Pop Radio Promotion, & What is Rock Radio
These two panels overlapped so ...
Major labels spend on average $460,000 to put out a pop single. It takes 12 to 20 weeks to break A/C (adult contemporary).
But here's an important piece of information. In order to get your song tracked on radio, send your songs to be loaded at BDS (Broadcast Data Systems), so that a "footprint" can be made. Send
two copies of your music to:
Broadcast Data Systems
8100 NW 101 Terrace
Kansas Cit, Missouri 64153
Attn: Lana Goodman
While it costs nothing to get listed, it is expensive to get the tracking information. The one exception is that some college radio stations apparently have a free hook up with BDS.

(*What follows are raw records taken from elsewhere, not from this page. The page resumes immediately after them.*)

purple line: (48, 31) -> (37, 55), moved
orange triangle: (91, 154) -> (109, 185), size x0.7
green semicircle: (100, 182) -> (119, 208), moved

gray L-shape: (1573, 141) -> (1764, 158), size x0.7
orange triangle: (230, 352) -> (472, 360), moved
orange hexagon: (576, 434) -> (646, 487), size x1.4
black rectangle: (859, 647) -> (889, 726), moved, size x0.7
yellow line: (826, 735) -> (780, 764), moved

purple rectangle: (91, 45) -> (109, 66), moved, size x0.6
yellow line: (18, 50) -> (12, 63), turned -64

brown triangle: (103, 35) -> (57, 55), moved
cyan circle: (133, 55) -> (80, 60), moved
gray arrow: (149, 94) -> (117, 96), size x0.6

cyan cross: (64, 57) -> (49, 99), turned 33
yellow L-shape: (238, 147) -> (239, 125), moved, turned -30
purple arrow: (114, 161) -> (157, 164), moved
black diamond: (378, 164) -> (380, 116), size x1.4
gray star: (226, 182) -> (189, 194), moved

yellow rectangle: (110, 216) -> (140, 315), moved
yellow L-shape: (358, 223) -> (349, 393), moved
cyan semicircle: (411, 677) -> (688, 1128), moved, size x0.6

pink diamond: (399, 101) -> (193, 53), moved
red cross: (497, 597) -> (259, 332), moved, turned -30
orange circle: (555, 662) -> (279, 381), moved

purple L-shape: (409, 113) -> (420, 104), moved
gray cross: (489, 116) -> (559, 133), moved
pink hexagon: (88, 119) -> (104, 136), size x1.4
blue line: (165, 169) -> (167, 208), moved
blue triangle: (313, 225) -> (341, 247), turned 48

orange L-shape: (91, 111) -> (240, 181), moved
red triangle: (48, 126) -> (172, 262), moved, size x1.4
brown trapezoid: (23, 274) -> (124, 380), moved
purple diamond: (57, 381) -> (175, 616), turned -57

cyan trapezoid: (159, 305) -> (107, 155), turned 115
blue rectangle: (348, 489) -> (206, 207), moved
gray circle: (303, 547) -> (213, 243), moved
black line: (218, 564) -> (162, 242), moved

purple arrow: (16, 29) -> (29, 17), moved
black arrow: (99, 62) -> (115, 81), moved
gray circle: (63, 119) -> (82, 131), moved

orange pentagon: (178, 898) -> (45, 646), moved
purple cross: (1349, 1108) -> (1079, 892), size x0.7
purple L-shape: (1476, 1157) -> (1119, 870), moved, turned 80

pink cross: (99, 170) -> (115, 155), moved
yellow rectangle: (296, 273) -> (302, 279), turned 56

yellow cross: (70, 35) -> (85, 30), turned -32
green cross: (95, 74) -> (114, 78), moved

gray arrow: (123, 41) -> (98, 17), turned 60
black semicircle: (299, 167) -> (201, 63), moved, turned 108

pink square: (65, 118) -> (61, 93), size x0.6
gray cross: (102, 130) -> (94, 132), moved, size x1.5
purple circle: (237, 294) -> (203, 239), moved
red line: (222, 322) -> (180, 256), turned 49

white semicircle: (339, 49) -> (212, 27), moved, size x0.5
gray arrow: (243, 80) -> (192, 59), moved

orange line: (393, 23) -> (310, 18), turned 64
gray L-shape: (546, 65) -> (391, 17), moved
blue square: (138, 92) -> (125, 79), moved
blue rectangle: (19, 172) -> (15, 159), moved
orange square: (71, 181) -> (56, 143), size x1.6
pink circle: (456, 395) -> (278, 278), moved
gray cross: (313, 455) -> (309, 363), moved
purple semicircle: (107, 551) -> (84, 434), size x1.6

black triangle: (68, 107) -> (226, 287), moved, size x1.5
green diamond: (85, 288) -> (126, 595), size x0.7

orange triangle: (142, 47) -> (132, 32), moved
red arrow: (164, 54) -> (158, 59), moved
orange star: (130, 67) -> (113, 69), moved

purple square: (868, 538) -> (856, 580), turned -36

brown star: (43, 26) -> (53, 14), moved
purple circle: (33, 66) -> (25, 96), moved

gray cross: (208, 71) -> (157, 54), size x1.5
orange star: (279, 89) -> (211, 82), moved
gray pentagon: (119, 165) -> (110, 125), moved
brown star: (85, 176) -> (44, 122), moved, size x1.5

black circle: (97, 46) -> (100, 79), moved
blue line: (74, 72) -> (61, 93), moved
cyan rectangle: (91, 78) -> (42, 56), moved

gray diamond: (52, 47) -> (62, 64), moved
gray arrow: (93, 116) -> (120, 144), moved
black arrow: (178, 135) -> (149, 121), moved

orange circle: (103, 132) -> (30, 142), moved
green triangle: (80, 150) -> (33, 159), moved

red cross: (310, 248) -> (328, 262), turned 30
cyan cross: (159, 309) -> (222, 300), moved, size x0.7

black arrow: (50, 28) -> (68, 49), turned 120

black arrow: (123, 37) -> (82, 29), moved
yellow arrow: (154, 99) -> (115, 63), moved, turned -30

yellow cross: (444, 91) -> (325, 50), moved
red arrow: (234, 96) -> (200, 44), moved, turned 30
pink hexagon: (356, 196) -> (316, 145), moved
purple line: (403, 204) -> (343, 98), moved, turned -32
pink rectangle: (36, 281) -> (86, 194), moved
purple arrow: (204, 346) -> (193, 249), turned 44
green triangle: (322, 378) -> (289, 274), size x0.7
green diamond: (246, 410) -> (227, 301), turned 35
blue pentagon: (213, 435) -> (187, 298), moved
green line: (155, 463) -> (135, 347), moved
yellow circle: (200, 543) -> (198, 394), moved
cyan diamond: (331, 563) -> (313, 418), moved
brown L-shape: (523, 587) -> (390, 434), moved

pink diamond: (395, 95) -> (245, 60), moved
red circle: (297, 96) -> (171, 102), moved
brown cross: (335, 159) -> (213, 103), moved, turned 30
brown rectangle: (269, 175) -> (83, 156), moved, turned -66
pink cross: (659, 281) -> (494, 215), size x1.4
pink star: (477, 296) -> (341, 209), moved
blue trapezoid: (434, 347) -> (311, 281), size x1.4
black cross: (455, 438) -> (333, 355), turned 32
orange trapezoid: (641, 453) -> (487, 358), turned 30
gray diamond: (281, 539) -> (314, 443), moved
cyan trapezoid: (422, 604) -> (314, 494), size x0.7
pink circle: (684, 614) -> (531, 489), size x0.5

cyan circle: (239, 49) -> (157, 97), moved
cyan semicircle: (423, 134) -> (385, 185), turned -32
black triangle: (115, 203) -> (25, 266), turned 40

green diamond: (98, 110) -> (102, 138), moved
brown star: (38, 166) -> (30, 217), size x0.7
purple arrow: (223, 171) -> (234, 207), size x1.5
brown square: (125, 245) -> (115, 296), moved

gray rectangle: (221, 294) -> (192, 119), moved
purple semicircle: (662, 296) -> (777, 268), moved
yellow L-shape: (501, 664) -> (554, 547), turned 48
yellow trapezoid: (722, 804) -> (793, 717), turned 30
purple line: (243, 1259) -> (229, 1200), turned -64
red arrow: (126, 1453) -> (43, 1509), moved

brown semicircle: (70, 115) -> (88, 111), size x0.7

Discussed why a band should hire a promoter. A promoter knows what the program directors and music direectors are looking for. They are willing to give radio what they need.
Jim McGuinn of Y100 said, " We'd love to set trends, but eventually you realise that (as a dj) you're reflecting trends. ... Third Eye Blind has been played (on Y100) 1200 times, where research is showing no burn. (In other words) less than 10% of their audience can even identify it. "
Neil Mersky of WYSP, which is a heavy 'agressive' rock leaning station. Example Ozzie, but will play the Wallflowers. "The lines change all the time. Radio's job is NOT to break bands. It's to make money. (i.e. sell advertising). But, by playing the Van Halens, Pearl Jam etc., then there's room to break a few of the new bands."
Promotion perks to radio ... can include ticket give-aways for concert. Even fly one lucky listener to a distant show. ... (I suspect that's from the $460,000 promotion package and not the $1,000 package)
Funk 'n' Stuff
Listed as a 'clinic', this turned out to be a down and dirty jam, where somewhere in the middle, T.M. Stevens stopped for a beat to say "Any Questions?"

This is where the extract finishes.